What smart searches look like
Malladi identified the best strategy and noticed that it exhibited certain patterns. As the difficulty of finding a neighborhood of good choices increases, it makes more sense to keep looking — but only up to a certain point. Because of the large effort required to locate good results, Malladi’s model implies that sometimes the optimal decision may be to not search at all.
“You can get a sense of how difficult the problem is, and that will influence how you actually conduct the search,” Malladi explains. “If a pharmaceutical company knows that a particular compound goes from ineffective to toxic very quickly with small changes in dosage, finding a good dose will be like finding a needle in a haystack. You’d have to look so hard to figure out where it is that you just say, “No, I’m not even trying.”
For searches worth starting—that is, ones that have a fairly wide range of good options, if any at all—Malladi found that an optimal pattern always looks the same. As the researcher repeatedly tries options that compensate for the worst case scenario, his choices naturally lead him toward the sweet spot.
In the case of the pharmaceutical lab, for example, imagine that the lab’s first attempt to find a good dose of drug returns bad news: the low dose they tried is ineffective. Since it’s clearly nowhere near the sweet spot, the lab chooses a much higher dose to test next. Bad news again: this higher dose turns out to be toxic. But these searches have now established a potential “floor” and “ceiling” that can help them avoid more bad outcomes. The lab tests a new dose near the middle, and this time, the drug works better, indicating it’s closer to the sweet spot than before. “In these cases, the optimal search process will involve bouncing back and forth” between a limited range of options, Malladi explains.

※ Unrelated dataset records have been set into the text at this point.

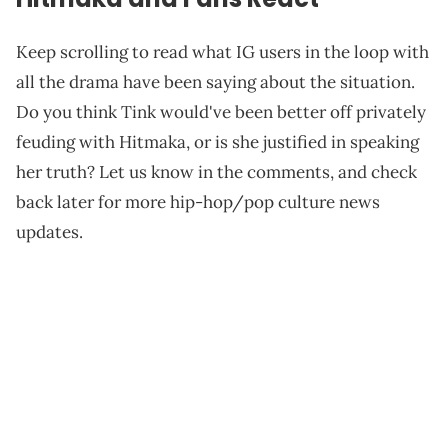
Keep scrolling to read what IG users in the loop with
all the drama have been saying about the situation.
Do you think Tink would've been better off privately
feuding with Hitmaka, or is she justified in speaking
her truth? Let us know in the comments, and check
back later for more hip-hop/pop culture news
updates.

This funneling pattern can be translated into an algorithm that could, in theory, run on any computer. “If you’re really interested in computing a solution to this search problem in various cases, you can do it,” he says.
Channeling to success
Does this mean Malladi has created a mechanical oracle that can tell tennis racket buyers and pharmaceutical companies how to find exactly what they’re looking for? Not exactly. “But it gives us a framework to think about how people solve these problems,” he says. “And now there are things we need to check. Do people behave in ways that even approach this optimal approach?’

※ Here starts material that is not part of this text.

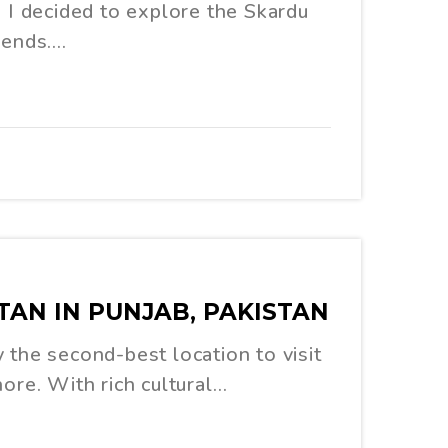
, I decided to explore the Skardu
iends.…
TAN IN PUNJAB, PAKISTAN
 the second-best location to visit
hore. With rich cultural…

Malladi is currently running experiments to investigate this question. But in the meantime, his theoretical model could have practical applications. An online shopping platform, for example, could use it to offer more useful suggestions to customers looking for products they don’t know much about.
“This is a good model to use when you’re figuring out what your preferences are in a particular product category,” he explains. “If you’re trying to find the right digital camera, maybe earlier in your search I’ll show you related products that are very different from what you’re seeing now. And later, when you visit what you want, the cameras I recommend may be more closely related.”
Companies chasing innovation—whether it’s prototyping new products or developing new drugs—could also make use of this “funnel” model. “It says, ‘Here’s how you should really set your sequence of experiments to a sweet spot,'” says Malladi. “You and I could come up with all kinds of approaches, but what’s the point of choosing one of the other? With this process, whatever happens in your quest, you can’t go very far. And in that sense, it’s optimal.”